With rents increasing and condos popping up like mushrooms all around us, Red Hook seems to be changing more and more rapidly. It probably feels this way because we have become accustomed to the landscape around us, the neighborhood that we know and love. But Red Hook has always been susceptible to change, and just as decisions and events are now influencing what the neighborhood will look like in the future, those that shaped it as we know it today were just as flexible and malleable, and anything but predetermined.
Ground broke for the construction of the Red Hook Houses on July 17, 1938, and the first residents moved into their new homes less than one year later. This was one of the earliest public housing projects in New York City, the New York City Housing Authority having only been established in 1934. However, even before NYCHA came into existence, Red Hook had been the suggested location for a public housing community proposed by Louis H. Pink, a member of the New York State Housing Board. Pink’s plan never came to fruition. But if it had, Red Hook would look much different today.
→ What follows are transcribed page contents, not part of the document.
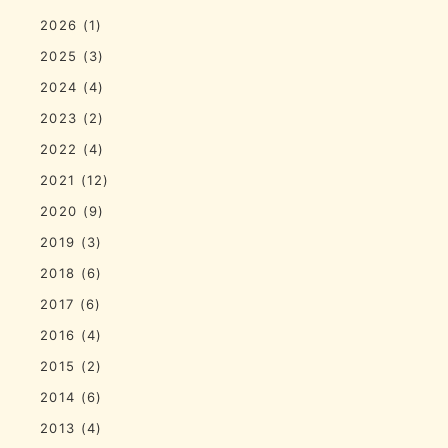
2026
(1)
2025
(3)
2024
(4)
2023
(2)
2022
(4)
2021
(12)
2020
(9)
2019
(3)
2018
(6)
2017
(6)
2016
(4)
2015
(2)
2014
(6)
2013
(4)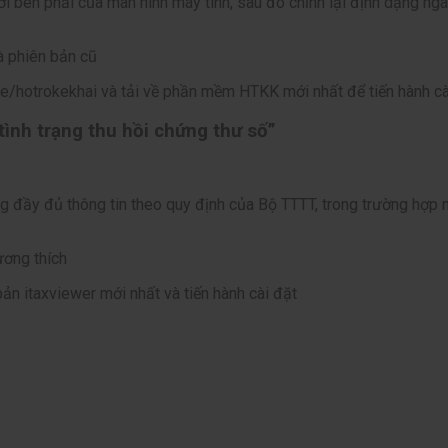
i bên phải của màn hình máy tính, sau đó chỉnh lại định dạng ngà
à phiên bản cũ
e/hotrokekhai và tải về phần mềm HTKK mới nhất để tiến hành c
tình trạng thu hồi chứng thư số”
g đầy đủ thông tin theo quy định của Bộ TTTT, trong trường hợp n
ơng thích
bản itaxviewer mới nhất và tiến hành cài đặt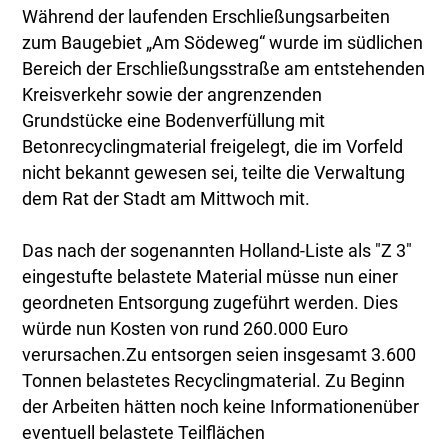
Während der laufenden Erschließungsarbeiten
zum Baugebiet „Am Södeweg“ wurde im südlichen
Bereich der Erschließungsstraße am entstehenden
Kreisverkehr sowie der angrenzenden
Grundstücke eine Bodenverfüllung mit
Betonrecyclingmaterial freigelegt, die im Vorfeld
nicht bekannt gewesen sei, teilte die Verwaltung
dem Rat der Stadt am Mittwoch mit.
Das nach der sogenannten Holland-Liste als "Z 3"
eingestufte belastete Material müsse nun einer
geordneten Entsorgung zugeführt werden. Dies
würde nun Kosten von rund 260.000 Euro
verursachen.Zu entsorgen seien insgesamt 3.600
Tonnen belastetes Recyclingmaterial. Zu Beginn
der Arbeiten hätten noch keine Informationenüber
eventuell belastete Teilflächen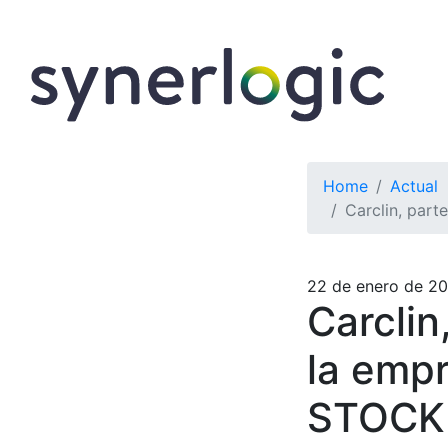
Home
Actual
Carclin, part
22 de enero de 2
Carclin
la empr
STOCK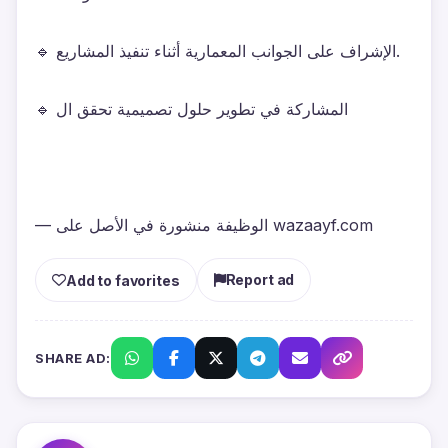
🔹 الإشراف على الجوانب المعمارية أثناء تنفيذ المشاريع.
🔹 المشاركة في تطوير حلول تصميمية تحقق ال
— الوظيفة منشورة في الأصل على wazaayf.com
Report ad
Add to favorites
SHARE AD: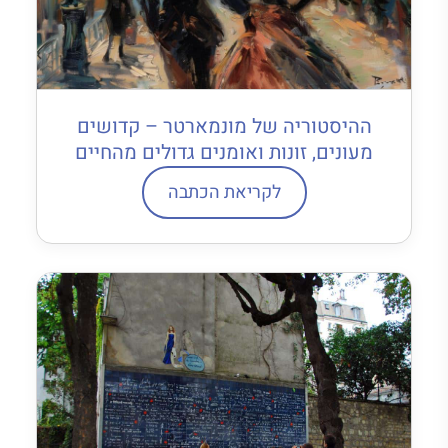
ההיסטוריה של מונמארטר – קדושים
מעונים, זונות ואומנים גדולים מהחיים
לקריאת הכתבה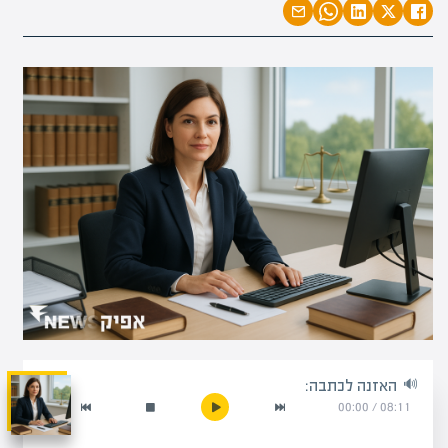
האזנה לכתבה:
00:00
/
08:11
In February of 1933, Pink wrote an op-ed piece for the Brooklyn Daily Eagle, pointing out that there was a 40-acre tract of land in the southern part of Red Hook that could easily be developed into a modern public housing neighborhood.
The parcel Pink was referring to had been purchased by the city between 1913 and 1918 with the plans of creating a railroad depot that would act as a linkage between the various ports of manufacture and storage from Bay Ridge to the Wallabout.
Railroad depot never built
By 1933, the land wasn’t really vacant. Over the years, it had become the site of an unofficial dumping ground, referred to by locals as Tin Can Mountain. With the onset of the Great Depression, it also became a Hooverville, similar to those popping up all over the country at that time, with about 400 squatters in residence. The press referred to the area with terms such as “wasteland,” “auto morgue,” and “hobo jungle.”
Pink thought of the area somewhat differently. Where some saw nothing but corrugated shacks and rusted out cars, Pink saw fountains, parks, and brownstones.
Rather than the cookie cutter style of most public housing projects, Pink envisioned a more diverse style of architecture, mixing one and two family homes with apartment buildings of varying heights – some as high as nine or twelve stories and others as small as three or four. In the middle of it all would have been a public square and Main Street-type area with stores, a movie theater and a meeting hall/recreation center. Topping off his utopic vision was a fountain and sculpture garden, with statues made by local artists.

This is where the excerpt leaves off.